EXERCISE: Below are the records; copy each line in which "increase" can be found.

INPUT:

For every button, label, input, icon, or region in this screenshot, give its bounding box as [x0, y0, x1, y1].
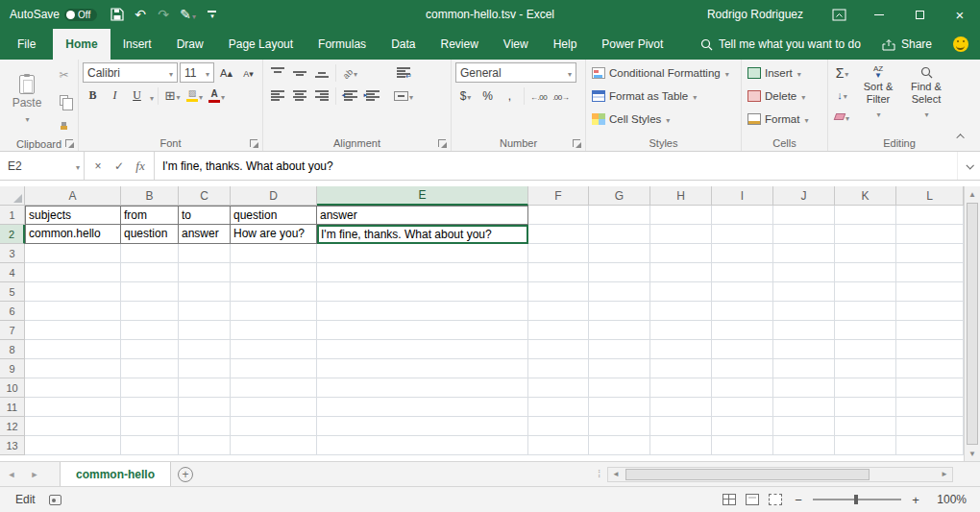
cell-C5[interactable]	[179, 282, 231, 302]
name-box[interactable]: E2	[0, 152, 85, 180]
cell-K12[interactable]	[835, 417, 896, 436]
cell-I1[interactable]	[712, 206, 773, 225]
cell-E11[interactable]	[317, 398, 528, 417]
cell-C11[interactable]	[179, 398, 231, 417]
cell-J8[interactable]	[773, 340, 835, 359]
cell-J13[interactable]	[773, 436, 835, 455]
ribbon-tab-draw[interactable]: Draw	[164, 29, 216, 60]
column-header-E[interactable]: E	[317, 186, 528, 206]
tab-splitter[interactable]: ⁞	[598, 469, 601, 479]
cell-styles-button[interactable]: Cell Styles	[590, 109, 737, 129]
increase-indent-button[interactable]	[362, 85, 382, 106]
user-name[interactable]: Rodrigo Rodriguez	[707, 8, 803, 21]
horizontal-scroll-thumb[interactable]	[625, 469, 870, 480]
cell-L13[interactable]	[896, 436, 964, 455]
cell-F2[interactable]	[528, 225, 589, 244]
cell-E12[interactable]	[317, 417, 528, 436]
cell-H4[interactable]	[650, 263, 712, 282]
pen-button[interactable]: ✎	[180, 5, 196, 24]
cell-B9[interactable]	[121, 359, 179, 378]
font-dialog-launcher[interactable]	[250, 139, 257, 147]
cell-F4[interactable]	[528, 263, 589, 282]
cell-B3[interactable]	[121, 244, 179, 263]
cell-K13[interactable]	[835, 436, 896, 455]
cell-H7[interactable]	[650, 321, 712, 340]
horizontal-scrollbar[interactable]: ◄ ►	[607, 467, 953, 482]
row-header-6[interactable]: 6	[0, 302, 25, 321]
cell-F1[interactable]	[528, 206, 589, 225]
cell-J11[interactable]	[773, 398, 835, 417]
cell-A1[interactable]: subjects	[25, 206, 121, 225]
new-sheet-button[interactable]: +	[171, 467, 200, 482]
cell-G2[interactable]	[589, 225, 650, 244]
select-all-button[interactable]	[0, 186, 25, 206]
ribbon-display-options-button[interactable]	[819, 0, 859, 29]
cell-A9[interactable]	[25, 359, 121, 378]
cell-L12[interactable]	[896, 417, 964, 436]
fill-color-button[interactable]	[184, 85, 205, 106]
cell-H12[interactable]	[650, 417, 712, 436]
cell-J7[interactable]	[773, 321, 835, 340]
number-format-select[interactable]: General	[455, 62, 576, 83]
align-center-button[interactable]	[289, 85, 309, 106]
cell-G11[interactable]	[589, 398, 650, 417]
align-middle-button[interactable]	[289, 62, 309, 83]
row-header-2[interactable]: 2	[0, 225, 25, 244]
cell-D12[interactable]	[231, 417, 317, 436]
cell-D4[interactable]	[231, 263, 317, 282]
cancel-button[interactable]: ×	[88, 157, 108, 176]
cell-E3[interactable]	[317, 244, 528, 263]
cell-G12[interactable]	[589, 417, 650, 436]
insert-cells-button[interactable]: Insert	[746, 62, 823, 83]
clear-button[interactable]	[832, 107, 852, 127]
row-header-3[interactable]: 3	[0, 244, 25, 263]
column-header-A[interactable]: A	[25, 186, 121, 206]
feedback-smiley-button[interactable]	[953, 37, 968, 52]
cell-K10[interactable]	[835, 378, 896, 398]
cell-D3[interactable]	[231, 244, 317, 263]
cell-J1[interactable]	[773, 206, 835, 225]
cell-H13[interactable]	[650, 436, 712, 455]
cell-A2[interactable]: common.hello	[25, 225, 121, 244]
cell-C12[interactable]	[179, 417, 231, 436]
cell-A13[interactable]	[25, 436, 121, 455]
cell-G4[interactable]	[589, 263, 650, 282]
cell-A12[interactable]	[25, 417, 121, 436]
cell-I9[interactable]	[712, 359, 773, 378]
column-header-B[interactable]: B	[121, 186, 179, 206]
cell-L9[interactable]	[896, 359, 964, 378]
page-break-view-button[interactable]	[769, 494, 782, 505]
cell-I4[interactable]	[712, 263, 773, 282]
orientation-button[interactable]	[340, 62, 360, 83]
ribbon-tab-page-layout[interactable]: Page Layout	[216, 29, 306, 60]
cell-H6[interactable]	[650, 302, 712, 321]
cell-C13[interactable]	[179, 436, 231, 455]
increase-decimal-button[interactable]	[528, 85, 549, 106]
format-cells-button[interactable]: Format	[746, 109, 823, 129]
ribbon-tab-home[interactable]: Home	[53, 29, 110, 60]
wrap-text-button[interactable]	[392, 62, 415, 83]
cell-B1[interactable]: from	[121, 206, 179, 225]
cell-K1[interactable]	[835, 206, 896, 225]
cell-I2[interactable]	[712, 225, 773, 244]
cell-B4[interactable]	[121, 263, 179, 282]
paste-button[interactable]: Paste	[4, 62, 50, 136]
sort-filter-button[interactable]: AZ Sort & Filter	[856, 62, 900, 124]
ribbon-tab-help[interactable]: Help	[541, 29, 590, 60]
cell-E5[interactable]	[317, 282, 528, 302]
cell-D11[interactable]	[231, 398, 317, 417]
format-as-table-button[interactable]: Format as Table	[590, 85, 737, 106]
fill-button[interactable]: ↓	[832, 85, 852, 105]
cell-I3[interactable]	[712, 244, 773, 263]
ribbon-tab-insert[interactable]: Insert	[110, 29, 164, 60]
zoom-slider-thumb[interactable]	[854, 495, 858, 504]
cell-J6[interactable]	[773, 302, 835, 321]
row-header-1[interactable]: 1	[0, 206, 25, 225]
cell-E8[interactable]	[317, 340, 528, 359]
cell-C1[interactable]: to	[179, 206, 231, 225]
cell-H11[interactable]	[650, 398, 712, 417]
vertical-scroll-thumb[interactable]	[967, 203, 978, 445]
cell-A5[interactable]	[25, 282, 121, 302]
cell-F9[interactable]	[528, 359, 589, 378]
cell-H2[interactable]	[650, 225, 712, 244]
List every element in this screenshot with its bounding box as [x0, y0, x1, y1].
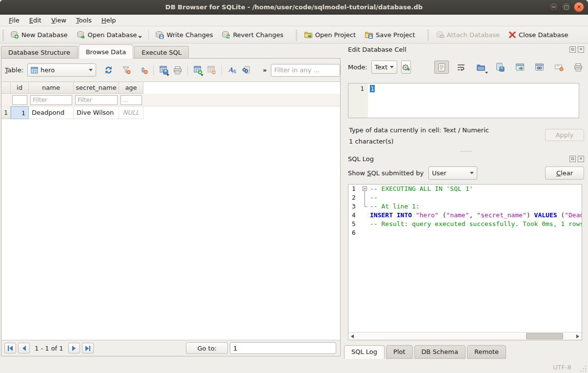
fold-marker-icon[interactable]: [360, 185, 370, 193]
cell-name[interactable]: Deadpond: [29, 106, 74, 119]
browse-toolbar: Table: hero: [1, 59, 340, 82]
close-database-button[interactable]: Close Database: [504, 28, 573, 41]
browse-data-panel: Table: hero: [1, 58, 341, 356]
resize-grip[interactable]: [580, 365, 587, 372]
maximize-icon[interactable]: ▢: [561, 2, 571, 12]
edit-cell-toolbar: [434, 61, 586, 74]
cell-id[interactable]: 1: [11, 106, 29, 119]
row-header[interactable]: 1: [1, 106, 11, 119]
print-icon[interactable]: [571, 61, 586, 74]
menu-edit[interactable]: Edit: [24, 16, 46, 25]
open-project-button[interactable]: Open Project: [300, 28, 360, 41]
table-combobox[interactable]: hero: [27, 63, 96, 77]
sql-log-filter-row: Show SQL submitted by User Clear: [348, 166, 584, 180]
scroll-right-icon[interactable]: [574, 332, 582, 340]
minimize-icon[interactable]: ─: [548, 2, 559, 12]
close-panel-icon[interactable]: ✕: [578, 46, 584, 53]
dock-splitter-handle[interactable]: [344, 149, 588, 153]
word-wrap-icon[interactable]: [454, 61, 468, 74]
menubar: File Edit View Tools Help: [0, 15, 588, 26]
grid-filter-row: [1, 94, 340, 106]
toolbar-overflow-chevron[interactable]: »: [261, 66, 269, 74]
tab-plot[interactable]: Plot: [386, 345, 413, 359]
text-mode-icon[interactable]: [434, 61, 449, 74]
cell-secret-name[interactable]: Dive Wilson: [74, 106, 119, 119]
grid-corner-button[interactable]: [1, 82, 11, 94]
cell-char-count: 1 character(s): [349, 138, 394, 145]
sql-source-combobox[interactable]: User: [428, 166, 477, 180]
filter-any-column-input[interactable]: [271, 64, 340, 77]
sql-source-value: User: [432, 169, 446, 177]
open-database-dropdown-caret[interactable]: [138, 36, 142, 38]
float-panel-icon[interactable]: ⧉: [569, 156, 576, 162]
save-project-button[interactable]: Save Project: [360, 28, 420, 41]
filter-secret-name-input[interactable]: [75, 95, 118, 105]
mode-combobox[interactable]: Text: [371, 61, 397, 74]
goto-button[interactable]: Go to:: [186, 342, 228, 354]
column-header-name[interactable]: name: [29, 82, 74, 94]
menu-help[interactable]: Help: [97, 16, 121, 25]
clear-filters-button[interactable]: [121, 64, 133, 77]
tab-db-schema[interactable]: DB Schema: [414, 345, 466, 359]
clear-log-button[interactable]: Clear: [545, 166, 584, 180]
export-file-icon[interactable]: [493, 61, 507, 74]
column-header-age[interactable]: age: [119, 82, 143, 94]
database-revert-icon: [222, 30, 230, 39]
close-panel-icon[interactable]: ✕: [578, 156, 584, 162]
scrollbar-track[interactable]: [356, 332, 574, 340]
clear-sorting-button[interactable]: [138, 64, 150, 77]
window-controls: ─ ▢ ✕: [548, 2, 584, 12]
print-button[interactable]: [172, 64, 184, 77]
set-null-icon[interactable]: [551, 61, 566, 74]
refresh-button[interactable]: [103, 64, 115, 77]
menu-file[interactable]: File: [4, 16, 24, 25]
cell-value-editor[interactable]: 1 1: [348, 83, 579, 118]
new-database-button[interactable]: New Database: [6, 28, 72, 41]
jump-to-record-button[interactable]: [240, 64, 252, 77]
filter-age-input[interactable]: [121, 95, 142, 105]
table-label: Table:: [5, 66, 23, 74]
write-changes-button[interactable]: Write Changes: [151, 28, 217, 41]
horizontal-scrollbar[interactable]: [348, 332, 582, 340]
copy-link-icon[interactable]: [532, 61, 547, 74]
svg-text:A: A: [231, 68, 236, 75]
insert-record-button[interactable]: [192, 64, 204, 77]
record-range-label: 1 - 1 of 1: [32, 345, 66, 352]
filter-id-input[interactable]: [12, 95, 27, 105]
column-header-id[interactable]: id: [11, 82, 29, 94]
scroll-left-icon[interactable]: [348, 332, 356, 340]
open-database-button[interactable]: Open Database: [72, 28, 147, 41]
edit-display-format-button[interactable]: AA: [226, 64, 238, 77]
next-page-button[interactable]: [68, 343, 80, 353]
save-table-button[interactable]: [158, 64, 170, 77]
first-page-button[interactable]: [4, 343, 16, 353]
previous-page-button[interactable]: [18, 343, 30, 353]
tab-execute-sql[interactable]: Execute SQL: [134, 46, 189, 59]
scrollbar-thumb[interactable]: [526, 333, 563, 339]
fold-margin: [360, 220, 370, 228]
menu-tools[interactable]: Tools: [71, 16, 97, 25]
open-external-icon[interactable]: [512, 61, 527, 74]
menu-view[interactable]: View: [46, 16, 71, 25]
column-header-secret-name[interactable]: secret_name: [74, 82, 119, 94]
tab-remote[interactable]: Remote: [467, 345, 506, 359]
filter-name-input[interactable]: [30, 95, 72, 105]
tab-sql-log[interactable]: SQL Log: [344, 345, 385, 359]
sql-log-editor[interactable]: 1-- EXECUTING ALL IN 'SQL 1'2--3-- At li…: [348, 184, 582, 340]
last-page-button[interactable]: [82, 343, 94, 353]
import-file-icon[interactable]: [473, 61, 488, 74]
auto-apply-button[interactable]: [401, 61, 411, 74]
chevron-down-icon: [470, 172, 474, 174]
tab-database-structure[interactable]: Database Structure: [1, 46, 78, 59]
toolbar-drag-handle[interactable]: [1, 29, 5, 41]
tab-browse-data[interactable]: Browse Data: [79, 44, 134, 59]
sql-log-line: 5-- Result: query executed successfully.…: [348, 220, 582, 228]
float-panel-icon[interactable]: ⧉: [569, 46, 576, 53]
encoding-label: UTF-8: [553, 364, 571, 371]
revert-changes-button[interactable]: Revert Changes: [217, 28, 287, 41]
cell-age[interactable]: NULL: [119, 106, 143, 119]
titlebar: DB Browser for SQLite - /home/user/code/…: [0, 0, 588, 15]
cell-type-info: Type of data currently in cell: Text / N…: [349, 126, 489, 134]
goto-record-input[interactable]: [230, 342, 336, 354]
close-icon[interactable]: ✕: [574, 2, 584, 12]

SOLUTION TO THE PROBLEM:
increase-indent-button[interactable]	[362, 85, 382, 106]
increase-decimal-button[interactable]	[528, 85, 549, 106]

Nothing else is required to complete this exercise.